Download Imaging Beyond the Pinhole Camera Book in PDF, Epub and Kindle

This book traces progress in photography since the first pinhole, or camera obscura, architecture. The authors describe innovations such as photogrammetry, and omnidirectional vision for robotic navigation. The text shows how new camera architectures create a need to master related projective geometries for calibration, binocular stereo, static or dynamic scene understanding. Written by leading researchers in the field, this book also explores applications of alternative camera architectures.
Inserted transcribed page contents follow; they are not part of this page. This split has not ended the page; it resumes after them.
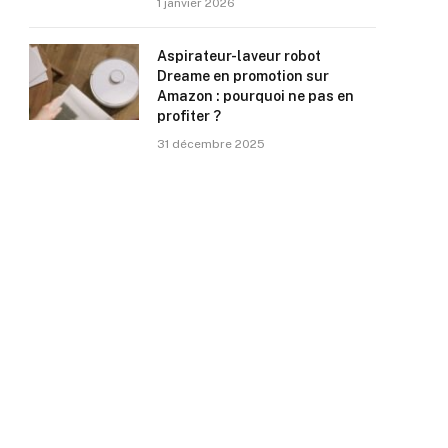
1 janvier 2026
Aspirateur-laveur robot
Dreame en promotion sur
Amazon : pourquoi ne pas en
profiter ?
31 décembre 2025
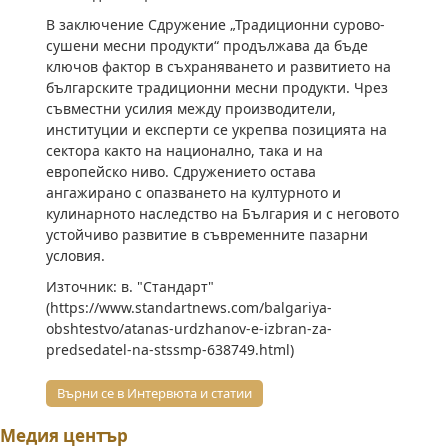
В заключение Сдружение „Традиционни сурово-
сушени месни продукти“ продължава да бъде
ключов фактор в съхраняването и развитието на
българските традиционни месни продукти. Чрез
съвместни усилия между производители,
институции и експерти се укрепва позицията на
сектора както на национално, така и на
европейско ниво. Сдружението остава
ангажирано с опазването на културното и
кулинарното наследство на България и с неговото
устойчиво развитие в съвременните пазарни
условия.
Източник: в. "Стандарт"
(https://www.standartnews.com/balgariya-
obshtestvo/atanas-urdzhanov-e-izbran-za-
predsedatel-na-stssmp-638749.html)
Върни се в Интервюта и статии
Медия център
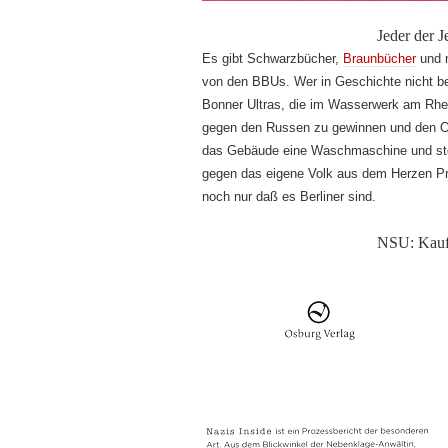
Jeder der J
Es gibt Schwarzbücher,
Braunbücher
und n
von den BBUs. Wer in Geschichte nicht be
Bonner Ultras, die im Wasserwerk am Rhe
gegen den Russen zu gewinnen und den Oss
das Gebäude eine Waschmaschine und steh
gegen das eigene Volk aus dem Herzen Pre
noch nur daß es Berliner sind.
NSU: Kauf 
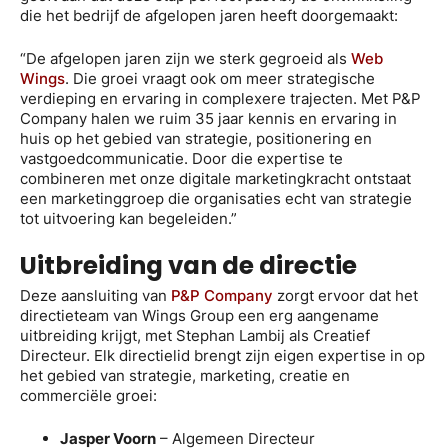
die het bedrijf de afgelopen jaren heeft doorgemaakt:
“De afgelopen jaren zijn we sterk gegroeid als
Web
Wings
. Die groei vraagt ook om meer strategische
verdieping en ervaring in complexere trajecten. Met P&P
Company halen we ruim 35 jaar kennis en ervaring in
huis op het gebied van strategie, positionering en
vastgoedcommunicatie. Door die expertise te
combineren met onze digitale marketingkracht ontstaat
een marketinggroep die organisaties echt van strategie
tot uitvoering kan begeleiden.”
Uitbreiding van de directie
Deze aansluiting van
P&P Company
zorgt ervoor dat het
directieteam van Wings Group een erg aangename
uitbreiding krijgt, met Stephan Lambij als Creatief
Directeur. Elk directielid brengt zijn eigen expertise in op
het gebied van strategie, marketing, creatie en
commerciële groei:
Jasper Voorn
– Algemeen Directeur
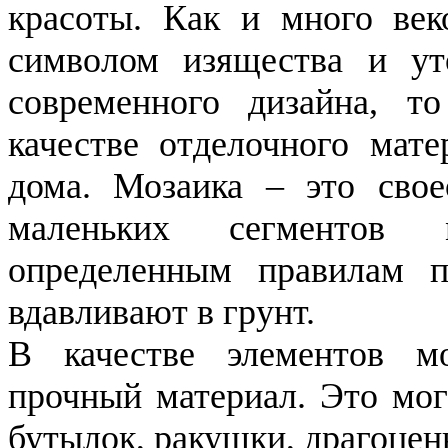
красоты. Как и много веко
символом изящества и ут
современного дизайна, т
качестве отделочного мате
дома. Мозаика – это свое
маленьких сегментов м
определенным правилам п
вдавливают в грунт.
В качестве элементов м
прочный материал. Это мог
бутылок, ракушки, драгоцен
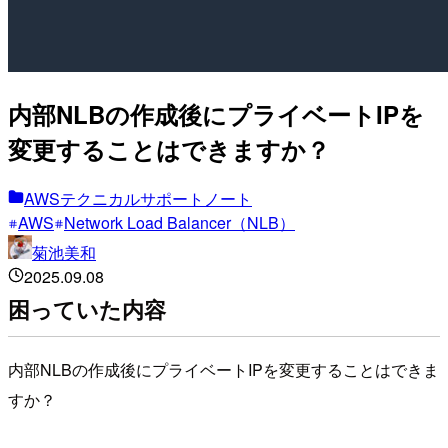
内部NLBの作成後にプライベートIPを
変更することはできますか？
AWSテクニカルサポートノート
AWS
Network Load Balancer（NLB）
菊池美和
2025.09.08
困っていた内容
内部NLBの作成後にプライベートIPを変更することはできま
すか？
Multimodal Scene Understanding

Multimodal Scene Understanding
Title Multimodal Scene Understanding PDF eBook
Author Michael Ying Yang
Publisher Academic Press
Pages 424
Release 2019-07-16
Genre Technology & Engineering
ISBN 0128173599

Download Multimodal Scene Understanding Book in PDF, Epub and Kindle

Multimodal Scene Understanding: Algorithms, Applications and Deep Learning presents recent advances in multi-modal computing, with a focus on computer vision and photogrammetry. It provides the latest algorithms and applications that involve combining multiple sources of information and describes the role and approaches of multi-sensory data and multi-modal deep learning. The book is ideal for researchers from the fields of computer vision, remote sensing, robotics, and photogrammetry, thus helping foster interdisciplinary interaction and collaboration between these realms. Researchers collecting and analyzing multi-sensory data collections – for example, KITTI benchmark (stereo+laser) - from different platforms, such as autonomous vehicles, surveillance cameras, UAVs, planes and satellites will find this book to be very useful. - Contains state-of-the-art developments on multi-modal computing - Shines a focus on algorithms and applications - Presents novel deep learning topics on multi-sensor fusion and multi-modal deep learning

Computational Imaging

Computational Imaging
Title Computational Imaging PDF eBook
Author Ayush Bhandari
Publisher MIT Press
Pages 482
Release 2022-10-25
Genre Technology & Engineering
ISBN 0262368374

Download Computational Imaging Book in PDF, Epub and Kindle

A comprehensive and up-to-date textbook and reference for computational imaging, which combines vision, graphics, signal processing, and optics. Computational imaging involves the joint design of imaging hardware and computer algorithms to create novel imaging systems with unprecedented capabilities. In recent years such capabilities include cameras that operate at a trillion frames per second, microscopes that can see small viruses long thought to be optically irresolvable, and telescopes that capture images of black holes. This text offers a comprehensive and up-to-date introduction to this rapidly growing field, a convergence of vision, graphics, signal processing, and optics. It can be used as an instructional resource for computer imaging courses and as a reference for professionals. It covers the fundamentals of the field, current research and applications, and light transport techniques. The text first presents an imaging toolkit, including optics, image sensors, and illumination, and a computational toolkit, introducing modeling, mathematical tools, model-based inversion, data-driven inversion techniques, and hybrid inversion techniques. It then examines different modalities of light, focusing on the plenoptic function, which describes degrees of freedom of a light ray. Finally, the text outlines light transport techniques, describing imaging systems that obtain micron-scale 3D shape or optimize for noise-free imaging, optical computing, and non-line-of-sight imaging. Throughout, it discusses the use of computational imaging methods in a range of application areas, including smart phone photography, autonomous driving, and medical imaging. End-of-chapter exercises help put the material in context.